Hacker Newsnew | past | comments | ask | show | jobs | submitlogin
Writing a Game Boy Emulator in OCaml (2022) (linoscope.github.io)
254 points by ibobev 1 day ago | hide | past | favorite | 62 comments





Would anyone here assert that there's any particular programming language that's better for writing emulators, virtual machines, bytecode interpreters, etc?

Where, when I say "better", I'm not so much talking about getting results that are particularly efficient/performant; nor in making fewer implementation errors... but more in terms of the experience of implementing an emulator in this particular language, being more rewarding, intuitive, and/or teaching you more about both emulators and the language.

I ask because I know that this sort of language exists in other domains. Erlang, for example, is particularly rewarding to implement a "soft-realtime nine-nines-of-uptime distributed system" in. The language, its execution semantics, its runtime, and its core libraries, were all co-designed to address this particular problem ___domain. Using Erlang "for what it's for" can thus teach you a lot about distributed systems (due to the language/runtime/etc guiding your hand toward its own idiomatic answers to distributed-systems problems — which usually are "best practice" solutions in theory as well); and can lead you to a much-deeper understanding of Erlang (exploring all its corners, discovering all the places where the language designers considered the problems you'd be having and set you up for success) than you'd get by trying to use it to solve problems in some other ___domain.

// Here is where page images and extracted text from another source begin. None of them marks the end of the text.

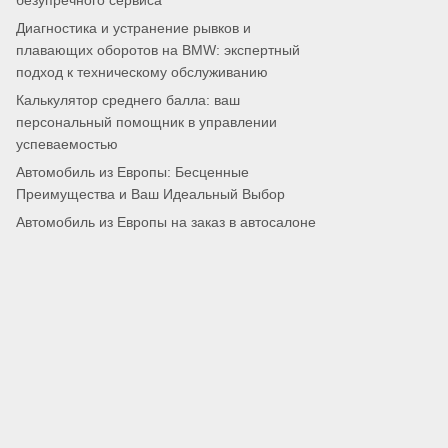
безупречного сервиса
Диагностика и устранение рывков и
плавающих оборотов на BMW: экспертный
подход к техническому обслуживанию
Калькулятор среднего балла: ваш
персональный помощник в управлении
успеваемостью
Автомобиль из Европы: Бесценные
Преимущества и Ваш Идеальный Выбор
Автомобиль из Европы на заказ в автосалоне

Is there a language like that... but where the "problem ___domain" that the language's designers were targeting, was "describing machines in code"?


Haskell excels at DSLs and the sort of data manipulation needed in compilers. OCaml, Lisp, and really any language with support for ADTs and such things do the trick as well. You can even try hard with modern C++ and variant types and such, but it won't be as pretty.

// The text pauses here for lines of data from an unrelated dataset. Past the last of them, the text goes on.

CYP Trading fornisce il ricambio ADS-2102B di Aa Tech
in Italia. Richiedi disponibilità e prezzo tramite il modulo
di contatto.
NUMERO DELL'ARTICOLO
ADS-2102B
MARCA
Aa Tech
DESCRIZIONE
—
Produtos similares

Of course, if you actually want to run games on the emulator, C or C++ is where the game is. I suppose Rust would work too, but I can't speak much for its low-level memory manipulation.

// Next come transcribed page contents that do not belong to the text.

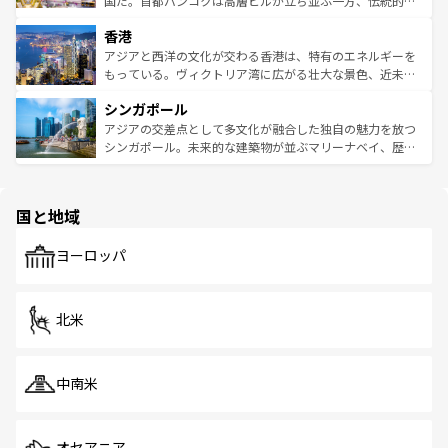
国だ。首都バンコクは高層ビルが立ち並ぶ一方、伝統的な
世界中の食通を魅了してやまないベトナム料理も魅力のひ
寺院や市場がいたるところに点在し、古きよき文化と現代
香港
とつ。フォーやバインミー、ベトナムコーヒーなどは、ぜ
の活気が交差している。北部ではチェンマイなどの山岳地
ひ現地で味わいたい。どの地域を訪れてもあたたかい人々
帯で自然と触れ合い、南部ではプーケットやクラビの美し
アジアと西洋の文化が交わる香港は、特有のエネルギーを
が旅行者を迎えてくれるので、きっと忘れられない旅にな
いビーチでリゾート気分を楽しむことができる。タイ料理
もっている。ヴィクトリア湾に広がる壮大な景色、近未来
るはずだ。 なお、新着のベトナム情報は
コンテンツ一覧
を
は世界的に有名で、屋台から高級レストランまで味覚を刺
的なアートスポット、そして歴史と現代が融合した町並
参照してほしい。
シンガポール
激する。気候は一年中温暖で、どの季節にも異なる楽しみ
み、どこを訪れても感動するはず。観光スポットが密集し
が待っている。親しみやすいタイの人々、仏教を中心とし
ており、効率よく見どころを回れるのも魅力。息をのむよ
アジアの交差点として多文化が融合した独自の魅力を放つ
た文化、そして多様な観光資源が、訪れる旅人を魅了し続
うな絶景から文化的な体験まで、香港を存分に楽しみ尽く
シンガポール。未来的な建築物が並ぶマリーナベイ、歴史
ける。 なお、新着のタイ情報は
コンテンツ一覧
を参照して
そう。 なお、新着の香港情報は
コンテンツ一覧
を参照して
と伝統を感じられるエスニックタウン、多数の緑豊かな公
ほしい。
ほしい。
園や自然保護区など、自然が調和した近代的な景観と文化
の多様性あふれるカラフルな町は、どこを歩いても新しい
国と地域
発見がある。さらに、治安のよさや充実した公共交通機関
も、旅行者にとっては魅力的なポイント。グルメも豊富
で、ホーカーズは地元の風情を楽しめる外せないスポット
ヨーロッパ
だ。訪れる人を飽きさせないシンガポールで、多様な魅力
を体感しよう。 なお、新着のシンガポール情報は
コンテン
ツ一覧
を参照してほしい。
北米
中南米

Haskell and OCaml are excellent for compilers, because - as you suggest - you end up building, walking, and transforming tree data structures where sum types are really useful. Lisp is an odd suggestion there, as it doesn’t really have any built-in support for this sort of thing.

At any rate, that’s not really the case when building an emulator or bytecode interpreter. And Haskell ends up being mostly a liability here, because most work is just going to be imperatively modifying your virtual machine’s state.


Lisp has one of the most powerful macro systems.

Also when people say Lisp in 2025, usually we can assume Common Lisp, which is far beyond the Lisp 1.5 reference manual in capabilities.

In fact, back when I was in the university, Caml Light was still recent, Miranda was still part of programming language lectures, the languages forbidden on compiler development assignments were Lisp and Prolog, as they would make it supper easy assignment.


> And Haskell ends up being mostly a liability here, because most work is just going to be imperatively modifying your virtual machine’s state.

That sounds odd to me. Haskell is great for managing state, since it makes it possible to do so in a much more controlled manner than non-pure languages.


Yeah, I don't understand what the "liability" here is. I never claimed it was going to be optimal, and I already pointed out C/C++ as the only reasonable choice if you actually want to run games on the thing and get as much performance as possible. But manipulating the machine state in Haskell is otherwise perfect. Code will look like equations, everything becomes trivially testable and REPLable, and you'd even get a free time machine from the immutability of the data, which makes debugging easy.

If you're effectively always in a stateful monad, Haskell's purity offers nothing. Code doesn't look like equations, things aren't trivially testable and REPLable, you don't get a free time machine, and there's syntactic overhead from things like lifting or writes to deeply nested structures and arrays, since the language doesn't have built-in syntactic support for them.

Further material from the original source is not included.